My seats were located beyond third base up in the back (Row 43 is not exactly field level) but I was perfectly comfortable and could see everything on the field with ease.
It was what I saw on the field that created problems. The Red Sox and Padres were decked out in the most outlandish uniforms imaginable, the Red Sox in all-black and the Padres in all-white, with white numbers on the white jerseys -- totally illegible from the stands. What in the world could they have been thinking?
The Padres players all wore white caps, except for the pitchers, who wore black caps. The Red Sox players, on the other hand, all wore black caps, except for the pitchers who all wore, er, black caps.

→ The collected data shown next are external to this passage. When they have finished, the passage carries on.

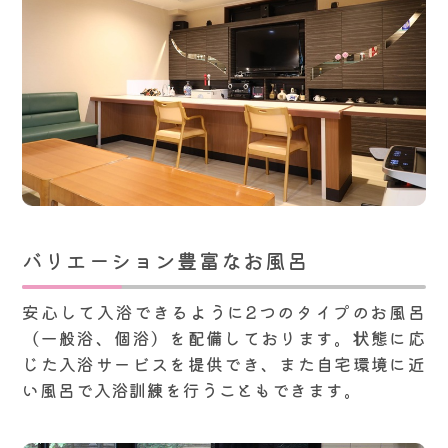
バリエーション豊富なお風呂
安心して入浴できるように2つのタイプのお風呂
（一般浴、個浴）を配備しております。状態に応
じた入浴サービスを提供でき、また自宅環境に近
い風呂で入浴訓練を行うこともできます。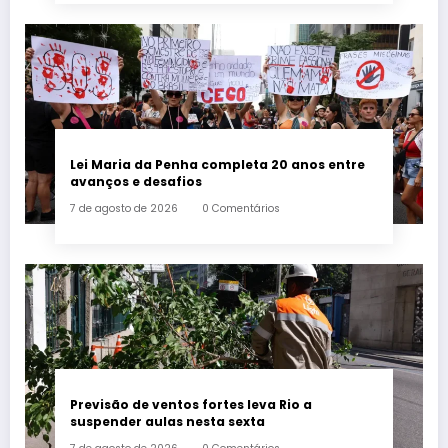
Lei Maria da Penha completa 20 anos entre
avanços e desafios
7 de agosto de 2026
0 Comentários
Previsão de ventos fortes leva Rio a
suspender aulas nesta sexta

On Friday and Saturday nights the umpires wore black shirts and gray slacks, so that when the Sox were on defense it looked at first glance like the second base ump was a fifth infielder. Then the public address announcer made things even worse by announcing batters from the home team Padres by the nicknames on the backs of their uniforms rather than by their actual names. For example, Manny Machado was announced as "El Ministro." El Sinistro might have been a been a better choice because he's a sinister character. It was he who ended Dustin Pedroia's career two years ago with a dirty slide into second base. I don't blame the PA guy for the cockamamie introductions, I'm sure he was only following instructions.

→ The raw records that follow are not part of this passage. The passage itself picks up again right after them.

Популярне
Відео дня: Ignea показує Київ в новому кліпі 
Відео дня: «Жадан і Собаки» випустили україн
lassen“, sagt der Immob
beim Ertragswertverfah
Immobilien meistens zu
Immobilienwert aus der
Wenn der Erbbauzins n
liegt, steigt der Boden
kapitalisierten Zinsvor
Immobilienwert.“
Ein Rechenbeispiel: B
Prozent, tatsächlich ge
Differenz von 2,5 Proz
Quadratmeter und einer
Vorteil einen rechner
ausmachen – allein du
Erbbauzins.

It was only after Friday's game that I became aware that the idiocy that occurred at Petco had gone on throughout major league baseball. It was all dictated by MLB, and it's been unanimously panned. I expect that heads will, or at least should, roll. But it shouldn't be the heads of the guys who came up with the idea, bad as it was. Idea people are forever coming up with faulty concepts. When they do, they should be sent back to their windowless cubicles and told to come up with something better. The people who should be held responsible are the guys with rugs on the floors of their offices who signed off on the stupidity of having every home team and every visiting team dressed exactly alike, and in god-awful ugly uniforms, no less. Just think, the Dodgers and the Yankees, playing up the street in Dodger Stadium, were forced by MLB to wear nearly identical uniforms as those being worn in Petco Park -- and everyplace else.
I'm sure there was a marketing aspect to all this, getting people to run out and purchase these new and different jerseys. But in three days at Petco I did not spot a white on white Padres jersey in the stands. I did see one guy in a black Red Sox jersey that said "Mookie" on the back, but not a single El Ministro, thank God.

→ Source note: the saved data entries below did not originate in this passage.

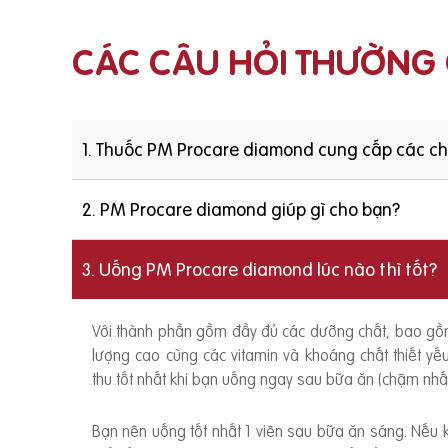
CÁC CÂU HỎI THƯỜNG
1. Thuốc PM Procare diamond cung cấp các c
2. PM Procare diamond giúp gì cho bạn?
3. Uống PM Procare diamond lúc nào thì tốt?
Với thành phần gồm đầy đủ các dưỡng chất, bao g
lượng cao cùng các vitamin và khoáng chất thiết y
thu tốt nhất khi bạn uống ngay sau bữa ăn (chậm nhất
Bạn nên uống tốt nhất 1 viên sau bữa ăn sáng. Nếu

The normal Red Sox road uniform is a utilitarian gray with a simple "Boston"on the front and only the hanging socks logo on the arm as a distinguishing characteristic. Pretty dull, to be honest. But how I longed to see it over the weekend in San Diego. The Sox's home uniform, on the other hand, is one of baseball's most iconic and has remained essentially unchanged for more than 80 years. They better not monkey with that, or with the dreaded Yankee pin stripes, for that matter, or else I'll -- well -- I'll be very upset.
What started a couple of years ago as a creative but questionable concept of allowing players to put nicknames on the backs on their uniforms for a weekend has spiraled down into a horror show of MLB demanding that they all dress up in garish costumes. It looks for all the world like Major League Baseball is in full panic mode, like they are flailing around wildly in an effort win back fans.
You know what might be a better idea? Put on some decent games, played in reasonable periods of times. But that might be asking too much.
Dick Flavin is a New York Times bestselling author; the Boston Red Sox “Poet Laureate” and The Pilot’s recently minted Sports’ columnist.